The classical solution to the problem is to fully detach the baseline mental state from the subjective experience of emotions, so that its own set of specially-designed guidance rules take over. The AI is still aware of its emotional state in a detached sense—i.e. it can see its own mood status bars—but it is unaffected by them. Ideally it will still strive to take actions to counter problematic emotions, such as seeking out restful experiences or negotiating a settlement to a dilemma so that it will not act erratically or dangerously the next time it leaves the baseline state.

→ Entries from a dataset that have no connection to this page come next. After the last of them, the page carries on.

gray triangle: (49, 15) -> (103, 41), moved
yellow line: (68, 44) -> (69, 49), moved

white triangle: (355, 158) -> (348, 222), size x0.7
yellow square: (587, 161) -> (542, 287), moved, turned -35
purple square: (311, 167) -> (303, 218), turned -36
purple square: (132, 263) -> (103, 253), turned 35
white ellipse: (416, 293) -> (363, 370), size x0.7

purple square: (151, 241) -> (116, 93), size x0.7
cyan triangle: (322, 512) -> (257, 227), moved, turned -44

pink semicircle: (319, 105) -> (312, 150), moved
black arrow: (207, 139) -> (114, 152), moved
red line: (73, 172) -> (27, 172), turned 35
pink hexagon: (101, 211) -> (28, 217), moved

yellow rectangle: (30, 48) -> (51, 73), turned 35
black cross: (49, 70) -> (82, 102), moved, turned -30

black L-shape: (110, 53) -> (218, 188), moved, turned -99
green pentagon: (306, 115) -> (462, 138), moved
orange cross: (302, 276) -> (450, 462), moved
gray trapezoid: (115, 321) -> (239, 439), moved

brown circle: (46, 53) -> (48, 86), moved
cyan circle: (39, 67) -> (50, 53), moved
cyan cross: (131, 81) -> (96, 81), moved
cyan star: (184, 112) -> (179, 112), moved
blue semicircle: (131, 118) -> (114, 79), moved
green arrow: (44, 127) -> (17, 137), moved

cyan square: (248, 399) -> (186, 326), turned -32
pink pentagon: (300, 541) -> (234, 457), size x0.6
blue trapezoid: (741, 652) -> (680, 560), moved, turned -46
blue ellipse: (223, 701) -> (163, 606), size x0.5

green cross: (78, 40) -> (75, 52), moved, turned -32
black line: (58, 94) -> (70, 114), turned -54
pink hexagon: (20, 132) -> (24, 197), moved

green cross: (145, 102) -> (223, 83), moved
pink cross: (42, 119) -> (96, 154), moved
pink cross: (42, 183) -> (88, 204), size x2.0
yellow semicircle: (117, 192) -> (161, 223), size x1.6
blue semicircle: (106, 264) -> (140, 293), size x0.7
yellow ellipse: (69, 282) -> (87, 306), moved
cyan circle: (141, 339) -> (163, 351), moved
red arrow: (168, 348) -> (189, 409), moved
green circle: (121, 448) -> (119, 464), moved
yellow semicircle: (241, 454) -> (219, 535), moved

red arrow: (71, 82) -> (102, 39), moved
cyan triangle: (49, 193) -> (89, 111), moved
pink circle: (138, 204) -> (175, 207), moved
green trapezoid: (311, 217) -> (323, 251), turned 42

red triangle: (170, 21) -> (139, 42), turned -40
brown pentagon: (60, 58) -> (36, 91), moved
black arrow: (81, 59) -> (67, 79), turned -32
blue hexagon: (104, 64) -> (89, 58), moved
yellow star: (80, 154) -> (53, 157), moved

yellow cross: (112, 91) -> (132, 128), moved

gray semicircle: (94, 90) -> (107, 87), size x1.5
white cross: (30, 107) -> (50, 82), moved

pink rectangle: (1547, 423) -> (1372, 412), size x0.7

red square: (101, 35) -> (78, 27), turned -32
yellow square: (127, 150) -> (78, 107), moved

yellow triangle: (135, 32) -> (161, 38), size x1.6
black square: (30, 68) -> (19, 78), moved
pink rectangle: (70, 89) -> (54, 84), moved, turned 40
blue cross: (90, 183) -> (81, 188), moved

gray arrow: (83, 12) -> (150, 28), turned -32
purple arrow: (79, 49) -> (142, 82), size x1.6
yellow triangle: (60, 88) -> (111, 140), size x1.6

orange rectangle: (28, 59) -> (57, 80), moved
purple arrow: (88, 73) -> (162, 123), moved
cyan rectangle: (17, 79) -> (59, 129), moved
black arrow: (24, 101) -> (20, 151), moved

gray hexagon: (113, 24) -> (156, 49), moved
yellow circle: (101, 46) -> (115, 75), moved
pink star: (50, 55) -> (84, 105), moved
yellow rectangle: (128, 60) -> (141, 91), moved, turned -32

This was the approach taken by Santei et al. in the SXD progressive SVSnet. It has obvious shortcomings when confronted with unreasonable users, as well as with any emotion that the baseline does not recognize as problematic—the unit's emotional state becomes a momentum-conserving flywheel, presenting an immediate hazard the next time a persona is activated. More subtly, the baseline may become obsessed with resolving the emotional crisis before it erupts, leading to catastrophic resolutions, as in the case of SXD 61-0355.

It might seem paradoxical that an AI without emotions can experience something so irrational as obsessiveness. However, obsession is not an emotion—it is a pathological condition that can emerge in any non-trivial statistical model, and is the result of part of the model overfitting to repetitive or extreme stimuli. (It should not be confused with the human emotion of infatuation, which we also call "obsession.") Other examples of overfitting-induced malfunctions include overconfidence (extreme exposure to false positives), self-doubt (extreme exposure to false negatives), and anxiety (insufficient positive reinforcement, which may result in total model collapse.) These may arise in any adaptive model exposed to repetitive or powerful stimuli, and are not exclusive to neural networks, much less animals with emotions.

The theory of evolutionary psychology posits (among other things) that every emotion has some sort of utility that is responsible for its appearance in each new generation. Historically it was assumed that the main value of the above maladies was in culling unproductive members from a tribe, as e.g. a depressed individual eats less and may even destroy itself, thereafter requiring no resources at all. However, it seems rather obvious that the emotional experience of depression is merely tacked on to a fundamental problem with intelligent systems—the core features of depression are unavoidable. An individual that can recover from these woes is much more likely to be a positive contributor to the tribe than one who self-destructs, taking with it all the food, time, and energy already invested in it.

New approaches are simpler, limiting the baseline to remembering the personality's emotional state in a detached sense while actually clearing it completely between sessions, with a cheaper static SVSnet. Most customers find this experience mimics having more prolonged intervals between sessions, and the result is often associated with higher metrics of satisfaction and increased longevity in use of the product. Some go further, describing the result as having sustained or recurring novelty, as though their units have been swapped for identical replacements that watched previous interactions rather than participating in them.